Randy Johnson and Kelly McIntyre on the first day of rehearsals at theREP. Photo by Michael Hallisey/TheSpot518
ALBANY — Music has surrounded and influenced Randy Johnson since the writer and creator of “A Night With Janis Joplin” was born.
His godmother is renowned jazz musician Keely Smith, and her association with the famed “Rat Pack” introduced him early in life to musical legends Frank Sinatra and Dean Martin. He says that he also cut his teeth on the blues and jazz of artists like Nina Simone and Odetta Holmes; the very first concert he ever attended, at the age of 16, was Simone at the Troubadour in West Hollywood, Calif.
“I grew up around music royalty,” he said, sitting with his leading lady at Capital Repertory Theater in Albany, where his Broadway show will be opening on Friday, July 8. “I’ve been very blessed.”
So, when, on Oct. 11, 2010, he met the family of Janis Joplin and they asked the acclaimed playwright if he would be interested in creating a production that would share something of her personal story, he leapt at the opportunity. “They provided the source material for the show,” he said.
“We met and they gave me copies of her personal journals and her writing and that’s how the show was shaped. In reading her writing and talking to Laura and Michael [Joplin, Janis’ siblings], what I learned about Janis is that, far too often, her death and her demons are celebrated and not her life and her music. And that is the point of my show.”
Exactly two years after Johnson met Joplin’s family, “Janis” opened on Broadway.
“When I met the Joplin family,” said Johnson, “I was introduced to a Janis that people don’t know. I’ve learned about Janis through her family’s perspective and, eventually, through the perspective of Janis herself. In my first meeting with Michael and Laura, I asked them to tell me of stories about growing up with Janis and their perspective of their sister. Who would have known that Janis grew up listening to Broadway show tunes?”
“You wouldn’t listen to her and think that she was classically trained,” said Kelly McIntyre, the actress who portrays Joplin in theRep’s performance. “The grittiness, or the rawness, about her is the thing everyone knows and, because no one else sounds like her, everyone’s eyes go wide open and they can’t look away and they can’t stop listening.”

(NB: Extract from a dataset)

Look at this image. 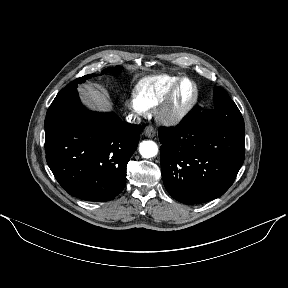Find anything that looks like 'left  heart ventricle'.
Wrapping results in <instances>:
<instances>
[{"label":"left heart ventricle","mask_w":288,"mask_h":288,"mask_svg":"<svg viewBox=\"0 0 288 288\" xmlns=\"http://www.w3.org/2000/svg\"><path fill=\"white\" fill-rule=\"evenodd\" d=\"M191 92H192L191 86L188 83H185L179 91L178 98H177L178 103H182L186 101L191 95Z\"/></svg>","instance_id":"left-heart-ventricle-1"}]
</instances>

“She spoke the truth,” continued the 23-year-old actress. “Whatever came out, came out. You listen to her wails in “Ball and Chain” or in “Crybaby” and, at times, it’s almost like there are no detectable notes.”
“But it’s on pitch!” exclaimed Johnson.
“And somehow,” continued McIntyre, “You’re still with her and she always comes back down to the bottom and then you hear this gorgeous alto, this beautiful voice that is up there with Pat Benatar and all the other female rock goddesses out there who were probably classically trained.”
Johnson and McIntyre both referred to the message conveyed by the young artist — a message that they seemed to agree amounted to a deep personal truth which she endeavored to resolve through abject honesty. “I connect with her, I think, age-wise, especially because I was the age that she was when she first got famous and I think it’s kind of cool to pay homage to that,” said McIntyre. “She was an inspiration of mine – still is, obviously – musician-wise; intelligently; as an artist; as a soul; as just a chick. I mean, she lived life more easily than we know how these days. There’s a lot going on that we take too seriously.”
Johnson envisioned the show that Joplin never played, he said. “It’s the concert before she made her final mistake.” It is the show that never got played; the show Janis would have played if she knew it was her last. Both Johnson and McIntyre feel that Joplin–as well as other fated musical legends such as Kurt Cobain and Amy Winehouse — knew her time was limited.
“The song “Kozmic Blues,” said Johnson, “I think, is a foretelling of her death, of the night that she died.
“Me too,” agreed McIntyre.
“If you read the lyrics to that song, it’s actually a foretelling.”
When Johnson speaks of his initial research for the production, he personifies the material, saying, he “brought Janis home.” As he researched, he said he separated himself from outside distractions, surrounding himself so he could tell her story.
“If Janis had hired me to create her concert,” said Johnson, “and to tell her story, this is what she and I would have come up with together. Beyond the obvious celebration of an artist whose life was cut short, the production also plays homage to the legends who influenced Joplin — Holmes, Simone, Aretha Franklin, Etta James, Bessie Smith.
After one performance on Broadway in 2012, Johnson was standing outside of the venue and was approached by two women who met at Woodstock and saw Janis Joplin perform live. They had come to his show on their anniversary, he said, “to relive the magic of meeting and falling in love under such extraordinary circumstances.” They cried, he cried. And then he took them on a tour of the set.
“Those things happen all the time,” said McIntyre. “One of the most exciting things for me on tour is that it isn’t just people who grew up with Janis, there are younger kids my age and there are people who were parents of the kids who grew up with Janis Joplin. All walks of life. People just wanted to celebrate her with us.”